The authors implement the framework on a benchmark comprising 89 complex queries spanning 1–40 domains (e.g., multinational healthcare records, policy documents, dietary data). They compare SCOUT‑RAG against three baselines: (i) centralized DRIFT, which combines global reasoning with targeted local inspection; (ii) exhaustive cross‑domain traversal, which queries every domain indiscriminately; and (iii) supervised domain routers that rely on labeled routing data. Evaluation metrics include answer accuracy (F1/Exact Match), total tokens processed, average latency, and number of cross‑domain calls.

Results show that SCOUT‑RAG attains answer quality comparable to DRIFT (56 vs. 63 points) while using more than four times fewer tokens and achieving ≈30 % lower latency. It reduces unnecessary cross‑domain calls by about 70 % and remains robust when new domains are added without any retraining. The system also respects strict time budgets and prevents cascading failures through coordinated parallelism and best‑answer tracking.

Key contributions are: (1) defining the distributed Graph‑RAG setting with explicit privacy and cost constraints; (2) proposing a training‑free relevance estimator that works in cold‑start scenarios; (3) designing a multi‑agent architecture that adaptively balances local versus global graph exploration; (4) introducing a closed‑loop refinement mechanism that dynamically reallocates budget based on real‑time quality feedback; and (5) demonstrating empirically that the approach scales to dozens of domains while maintaining near‑centralized performance.
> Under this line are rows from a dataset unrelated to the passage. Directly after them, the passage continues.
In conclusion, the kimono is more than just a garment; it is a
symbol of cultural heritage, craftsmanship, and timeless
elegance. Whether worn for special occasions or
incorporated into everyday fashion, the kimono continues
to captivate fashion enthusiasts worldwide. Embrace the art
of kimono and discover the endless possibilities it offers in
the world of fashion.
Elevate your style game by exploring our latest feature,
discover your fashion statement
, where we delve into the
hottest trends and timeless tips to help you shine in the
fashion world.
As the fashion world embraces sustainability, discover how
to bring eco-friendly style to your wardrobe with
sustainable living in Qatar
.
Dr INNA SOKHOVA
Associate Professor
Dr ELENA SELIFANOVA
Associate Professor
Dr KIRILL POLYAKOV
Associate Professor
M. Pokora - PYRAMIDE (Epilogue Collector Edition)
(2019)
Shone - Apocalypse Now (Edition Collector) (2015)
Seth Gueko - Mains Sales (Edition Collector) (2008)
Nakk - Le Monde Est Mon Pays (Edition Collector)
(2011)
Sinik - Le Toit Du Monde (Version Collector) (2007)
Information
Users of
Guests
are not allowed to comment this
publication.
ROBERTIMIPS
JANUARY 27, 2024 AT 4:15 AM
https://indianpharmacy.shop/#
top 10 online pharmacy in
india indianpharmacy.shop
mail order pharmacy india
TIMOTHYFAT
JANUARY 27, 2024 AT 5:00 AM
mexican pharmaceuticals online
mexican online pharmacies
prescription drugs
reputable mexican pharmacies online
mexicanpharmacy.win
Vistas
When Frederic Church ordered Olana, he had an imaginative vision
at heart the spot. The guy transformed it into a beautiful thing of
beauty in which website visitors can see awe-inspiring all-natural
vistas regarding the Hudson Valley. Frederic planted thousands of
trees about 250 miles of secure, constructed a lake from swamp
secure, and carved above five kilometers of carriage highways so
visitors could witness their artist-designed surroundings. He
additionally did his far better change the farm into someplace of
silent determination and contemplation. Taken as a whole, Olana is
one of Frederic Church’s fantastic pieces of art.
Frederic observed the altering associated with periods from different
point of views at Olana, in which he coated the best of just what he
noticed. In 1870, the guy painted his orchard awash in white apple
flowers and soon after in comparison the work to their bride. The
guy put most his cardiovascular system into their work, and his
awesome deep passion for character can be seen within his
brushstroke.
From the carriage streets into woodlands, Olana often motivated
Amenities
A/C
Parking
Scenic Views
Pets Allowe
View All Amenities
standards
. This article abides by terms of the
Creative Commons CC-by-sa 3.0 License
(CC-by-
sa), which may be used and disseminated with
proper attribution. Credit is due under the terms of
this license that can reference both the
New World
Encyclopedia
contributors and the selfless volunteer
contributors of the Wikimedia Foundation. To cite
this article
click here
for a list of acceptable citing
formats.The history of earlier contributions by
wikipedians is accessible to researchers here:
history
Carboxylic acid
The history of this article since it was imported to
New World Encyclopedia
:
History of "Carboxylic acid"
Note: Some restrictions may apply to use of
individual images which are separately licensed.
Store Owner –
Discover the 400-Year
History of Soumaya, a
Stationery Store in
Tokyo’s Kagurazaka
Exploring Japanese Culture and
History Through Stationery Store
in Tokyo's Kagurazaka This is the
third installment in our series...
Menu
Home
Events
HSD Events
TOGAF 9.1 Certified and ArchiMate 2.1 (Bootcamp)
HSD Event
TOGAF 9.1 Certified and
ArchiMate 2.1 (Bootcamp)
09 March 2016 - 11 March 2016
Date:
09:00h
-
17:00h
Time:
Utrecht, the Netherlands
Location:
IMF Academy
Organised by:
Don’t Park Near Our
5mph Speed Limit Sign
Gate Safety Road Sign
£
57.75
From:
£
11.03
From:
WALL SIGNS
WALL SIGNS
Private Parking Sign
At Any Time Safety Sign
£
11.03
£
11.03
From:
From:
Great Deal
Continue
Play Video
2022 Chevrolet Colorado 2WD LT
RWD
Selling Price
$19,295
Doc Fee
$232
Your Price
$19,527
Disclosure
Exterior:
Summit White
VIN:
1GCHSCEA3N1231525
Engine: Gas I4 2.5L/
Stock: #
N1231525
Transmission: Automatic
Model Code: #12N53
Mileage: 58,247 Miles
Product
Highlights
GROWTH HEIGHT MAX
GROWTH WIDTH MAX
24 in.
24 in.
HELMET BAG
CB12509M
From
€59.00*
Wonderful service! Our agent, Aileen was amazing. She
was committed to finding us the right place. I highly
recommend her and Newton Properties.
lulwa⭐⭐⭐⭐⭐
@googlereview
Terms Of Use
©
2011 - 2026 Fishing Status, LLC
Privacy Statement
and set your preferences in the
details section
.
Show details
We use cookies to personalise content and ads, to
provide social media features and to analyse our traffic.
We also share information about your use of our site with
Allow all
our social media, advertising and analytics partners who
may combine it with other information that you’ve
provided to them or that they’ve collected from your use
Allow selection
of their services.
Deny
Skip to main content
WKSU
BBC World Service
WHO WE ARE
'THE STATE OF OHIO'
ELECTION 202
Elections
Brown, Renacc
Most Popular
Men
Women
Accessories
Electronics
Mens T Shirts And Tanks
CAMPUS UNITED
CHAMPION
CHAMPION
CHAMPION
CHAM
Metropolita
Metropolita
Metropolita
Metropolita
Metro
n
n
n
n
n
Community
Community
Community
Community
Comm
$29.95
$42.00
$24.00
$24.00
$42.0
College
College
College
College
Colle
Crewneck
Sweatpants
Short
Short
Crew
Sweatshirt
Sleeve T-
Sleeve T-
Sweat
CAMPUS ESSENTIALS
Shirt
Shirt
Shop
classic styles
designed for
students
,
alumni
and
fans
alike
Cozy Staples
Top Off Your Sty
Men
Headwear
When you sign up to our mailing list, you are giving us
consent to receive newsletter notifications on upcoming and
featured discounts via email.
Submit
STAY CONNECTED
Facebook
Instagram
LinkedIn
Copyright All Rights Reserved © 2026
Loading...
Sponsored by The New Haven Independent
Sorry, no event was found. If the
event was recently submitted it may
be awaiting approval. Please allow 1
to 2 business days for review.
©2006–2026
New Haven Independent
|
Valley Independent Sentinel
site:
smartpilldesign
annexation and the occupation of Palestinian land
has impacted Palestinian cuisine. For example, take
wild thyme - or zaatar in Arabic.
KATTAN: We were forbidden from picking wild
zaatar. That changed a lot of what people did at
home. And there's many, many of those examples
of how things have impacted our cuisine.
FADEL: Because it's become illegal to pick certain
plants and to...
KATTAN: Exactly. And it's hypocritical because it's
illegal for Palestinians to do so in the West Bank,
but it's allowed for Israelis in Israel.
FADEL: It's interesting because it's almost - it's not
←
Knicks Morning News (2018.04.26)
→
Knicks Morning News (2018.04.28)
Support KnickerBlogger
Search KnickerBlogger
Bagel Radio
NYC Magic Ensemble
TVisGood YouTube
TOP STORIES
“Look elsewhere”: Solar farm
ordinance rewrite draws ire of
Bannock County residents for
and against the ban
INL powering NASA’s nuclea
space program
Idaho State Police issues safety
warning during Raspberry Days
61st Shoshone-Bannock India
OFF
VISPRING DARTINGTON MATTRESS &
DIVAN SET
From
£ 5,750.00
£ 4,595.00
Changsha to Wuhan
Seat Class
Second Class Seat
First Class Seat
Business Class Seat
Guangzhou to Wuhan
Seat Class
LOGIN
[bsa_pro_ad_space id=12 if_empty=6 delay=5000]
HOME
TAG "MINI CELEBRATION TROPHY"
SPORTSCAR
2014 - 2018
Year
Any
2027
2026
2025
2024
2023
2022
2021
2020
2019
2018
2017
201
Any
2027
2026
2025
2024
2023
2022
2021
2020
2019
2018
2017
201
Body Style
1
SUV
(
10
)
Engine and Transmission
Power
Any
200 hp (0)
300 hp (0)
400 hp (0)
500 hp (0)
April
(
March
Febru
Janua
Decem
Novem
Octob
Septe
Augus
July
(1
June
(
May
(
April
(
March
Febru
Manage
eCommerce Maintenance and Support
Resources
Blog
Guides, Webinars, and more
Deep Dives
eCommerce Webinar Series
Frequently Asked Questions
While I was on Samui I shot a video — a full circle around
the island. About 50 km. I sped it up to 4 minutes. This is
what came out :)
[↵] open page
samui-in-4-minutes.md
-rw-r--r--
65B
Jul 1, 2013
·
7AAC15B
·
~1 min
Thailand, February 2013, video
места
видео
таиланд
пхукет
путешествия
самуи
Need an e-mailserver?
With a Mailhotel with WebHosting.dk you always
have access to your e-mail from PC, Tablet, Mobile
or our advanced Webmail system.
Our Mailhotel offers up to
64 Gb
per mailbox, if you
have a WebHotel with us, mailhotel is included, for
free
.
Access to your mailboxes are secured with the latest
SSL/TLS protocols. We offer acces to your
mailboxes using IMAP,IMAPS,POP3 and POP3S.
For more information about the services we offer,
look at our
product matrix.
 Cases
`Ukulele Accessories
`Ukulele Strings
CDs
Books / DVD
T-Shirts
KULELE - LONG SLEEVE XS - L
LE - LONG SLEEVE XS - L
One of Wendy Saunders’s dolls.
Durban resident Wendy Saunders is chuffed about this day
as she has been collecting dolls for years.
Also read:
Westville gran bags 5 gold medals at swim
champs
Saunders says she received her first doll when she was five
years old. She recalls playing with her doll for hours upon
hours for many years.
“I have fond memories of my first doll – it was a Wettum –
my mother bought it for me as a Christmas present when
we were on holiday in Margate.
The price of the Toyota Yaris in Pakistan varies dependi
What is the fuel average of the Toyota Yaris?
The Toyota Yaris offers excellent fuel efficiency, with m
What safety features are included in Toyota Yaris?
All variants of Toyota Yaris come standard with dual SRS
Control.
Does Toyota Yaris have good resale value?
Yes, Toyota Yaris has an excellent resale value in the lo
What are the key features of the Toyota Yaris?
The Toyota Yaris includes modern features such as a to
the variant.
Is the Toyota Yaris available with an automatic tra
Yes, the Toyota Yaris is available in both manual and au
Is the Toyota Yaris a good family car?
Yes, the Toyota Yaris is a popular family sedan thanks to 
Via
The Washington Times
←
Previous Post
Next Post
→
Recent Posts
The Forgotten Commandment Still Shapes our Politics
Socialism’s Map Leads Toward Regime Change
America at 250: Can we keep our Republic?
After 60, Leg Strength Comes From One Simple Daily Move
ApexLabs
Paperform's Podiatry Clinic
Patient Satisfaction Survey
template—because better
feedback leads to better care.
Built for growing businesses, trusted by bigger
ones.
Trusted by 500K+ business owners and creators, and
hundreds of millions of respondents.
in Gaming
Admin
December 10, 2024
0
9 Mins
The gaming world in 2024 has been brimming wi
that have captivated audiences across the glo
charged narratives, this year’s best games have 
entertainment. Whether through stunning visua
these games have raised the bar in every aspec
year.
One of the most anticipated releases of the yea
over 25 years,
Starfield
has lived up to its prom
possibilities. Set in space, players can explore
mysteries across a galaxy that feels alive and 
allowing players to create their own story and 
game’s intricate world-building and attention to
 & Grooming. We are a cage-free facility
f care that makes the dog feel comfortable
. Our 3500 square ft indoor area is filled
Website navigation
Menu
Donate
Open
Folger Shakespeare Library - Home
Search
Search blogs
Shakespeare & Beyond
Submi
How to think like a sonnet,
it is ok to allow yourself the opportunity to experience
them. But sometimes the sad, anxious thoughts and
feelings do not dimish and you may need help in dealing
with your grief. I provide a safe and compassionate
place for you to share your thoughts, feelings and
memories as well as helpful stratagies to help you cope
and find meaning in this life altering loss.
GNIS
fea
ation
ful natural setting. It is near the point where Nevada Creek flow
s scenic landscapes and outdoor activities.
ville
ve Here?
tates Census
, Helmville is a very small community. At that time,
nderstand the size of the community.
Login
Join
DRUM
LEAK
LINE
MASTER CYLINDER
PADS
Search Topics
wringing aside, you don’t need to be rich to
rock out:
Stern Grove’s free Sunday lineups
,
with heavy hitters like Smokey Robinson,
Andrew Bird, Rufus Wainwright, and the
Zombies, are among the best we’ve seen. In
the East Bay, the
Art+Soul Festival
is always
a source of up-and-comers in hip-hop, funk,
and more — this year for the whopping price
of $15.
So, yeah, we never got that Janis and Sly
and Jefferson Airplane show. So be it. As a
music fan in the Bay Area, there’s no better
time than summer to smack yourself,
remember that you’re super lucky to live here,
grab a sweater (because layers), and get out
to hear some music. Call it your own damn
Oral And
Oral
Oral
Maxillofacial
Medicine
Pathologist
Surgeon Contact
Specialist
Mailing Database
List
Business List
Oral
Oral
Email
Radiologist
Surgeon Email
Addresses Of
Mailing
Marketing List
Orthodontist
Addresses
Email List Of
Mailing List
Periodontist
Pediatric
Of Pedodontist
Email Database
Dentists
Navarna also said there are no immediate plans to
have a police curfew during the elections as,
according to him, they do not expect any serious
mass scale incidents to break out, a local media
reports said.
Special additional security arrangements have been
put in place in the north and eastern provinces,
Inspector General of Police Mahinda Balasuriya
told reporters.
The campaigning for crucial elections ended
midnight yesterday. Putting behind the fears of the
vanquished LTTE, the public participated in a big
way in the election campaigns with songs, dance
The paper acknowledges limitations: DRAA’s effectiveness depends on the richness of domain metadata; the current implementation assumes synchronous parallel calls, which may be suboptimal in high‑latency networks; and the cost model does not explicitly quantify privacy risk, which would be essential for regulated industries. Future work is outlined to incorporate differential‑privacy‑aware cost metrics, develop asynchronous scheduling strategies, and enhance explainability by tracing evidence chains across domains.

In summary, SCOUT‑RAG offers a practical, cost‑efficient, and privacy‑respecting solution for multi‑domain knowledge retrieval, extending the capabilities of Graph‑RAG beyond centralized corpora and paving the way for scalable, agentic reasoning in real‑world, siloed data environments.